ZHANG YIMOU - LE SORGHO ROUGE (1987)

 

Une couleur : rouge ...

« Le sorgho rouge » est le premier film de Zhang Yimou. Et de Gong Li. C’est le film qui les a révélés au monde dit libre (Ours d’Or au festival de Berlin en 1988, ce qui n’est pas une petite récompense). C’est aussi le film qui a annoncé le début d’un renouveau du cinéma chinois, après des décennies de mise en images de la propagande communiste.

Gong Li, Mo Yan, Jiang Wen, Zhang Yimou

« Le sorgho rouge » c’est un film qui comme son pays d’origine, la Chine, cherche « l’ouverture » vers l’Occident, mais se base sur la tradition et les traditions. La tradition historique de la Chine (communiste ou pas) et de son meilleur ennemi japonais, qui a plusieurs fois envahi le continent, d’où la haine séculaire des Chinois pour le voisin insulaire. L’invasion débutée par le Japon en 1937 sera au cœur du dernier tiers du film. Les traditions, on les retrouvera pendant des décennies dans le cinéma asiatique (au sens large, de l’Inde à la Corée, en passant par la Chine et le Japon), où une grande part des scénarios met (souvent exagérément) en avant les histoires, contes, légendes, us et coutumes locales.

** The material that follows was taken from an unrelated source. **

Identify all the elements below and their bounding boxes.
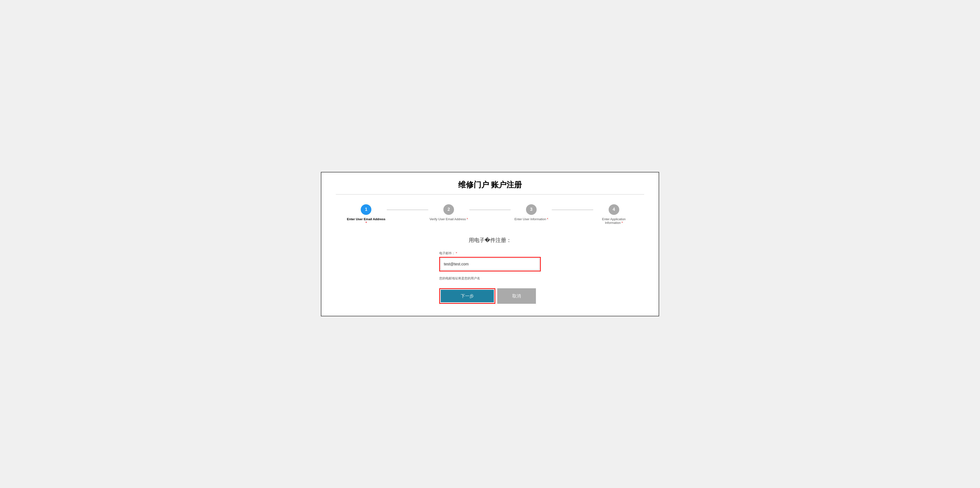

Dans « Le sorgho rouge » l’histoire débute en 1929 et se termine dix ans plus tard. Elle est narrée en voix off par le petit fils de l’héroïne (dans la version sous-titrée en français, c’est « grand-mère », en V.O. elle a un nom et un prénom). On ne voit jamais le narrateur. Bon, on s’en passe, il vaut mieux voir Grand-Mère, interprétée par la sublime Gong Li, vingt-deux ans et dont c’est le premier film. Faut préciser qu’être la compagne de Zhang l’a quelque peu aidée à obtenir le premier rôle. Zhang a une quinzaine d’année de plus, et est un directeur de la photo quasiment attitré d’une gloire oubliée et oubliable, un cacique du cinéma de propagande dont j’ai la flemme de rechercher le nom. « Le sorgho rouge » est basé sur deux nouvelles d’un futur Prix Nobel de littérature (en 2012), Mo Yan. C’est au niveau de ces deux sources du scénario que le bât blesse un peu. La transition est abrupte entre les deux parties du film, une paire de personnages secondaires ayant eu des évolutions passées sous silence, quelques intrigues développées dans la première partie sont abandonnées …

Gong Li

Gong Li est la neuvième fille d’un couple de paysans pauvres (pléonasme). Elle est « échangée » contre un âne, pour devenir la femme d’un riche propriétaire d’une distillerie élaborant une sorte de gnôle à base de sorgho rouge, dont les champs entourent son domaine. Problème, l’époux a la cinquantaine et la lèpre … Gong Li est amenée à l’intérieur d’un palanquin porté par quatre types et suivi par des musiciens du coin. Ces rustiques, selon la tradition, ne doivent ni la voir, ni l’approcher. Ils commencent à se lâcher au milieu de paysages arides jaune orangé, se lancent dans des chants paillards, agitent le palanquin façon space mountain, et les plus enhardis suggèrent à la jeunette de passer un bon moment avec eux plutôt qu’avec son futur vieux lépreux. Chemin faisant, au milieu des immenses plaines de sorgho, le convoi est attaqué par un bandit armé et masqué, que tous prennent pour Sanpao, terreur légendaire locale. Sauf que ce n’est qu’un amateur qui sera tabassé à mort par les porteurs du palanquin. L’un d’eux s’enhardit, allant jusqu’à caresser le pied de la promise.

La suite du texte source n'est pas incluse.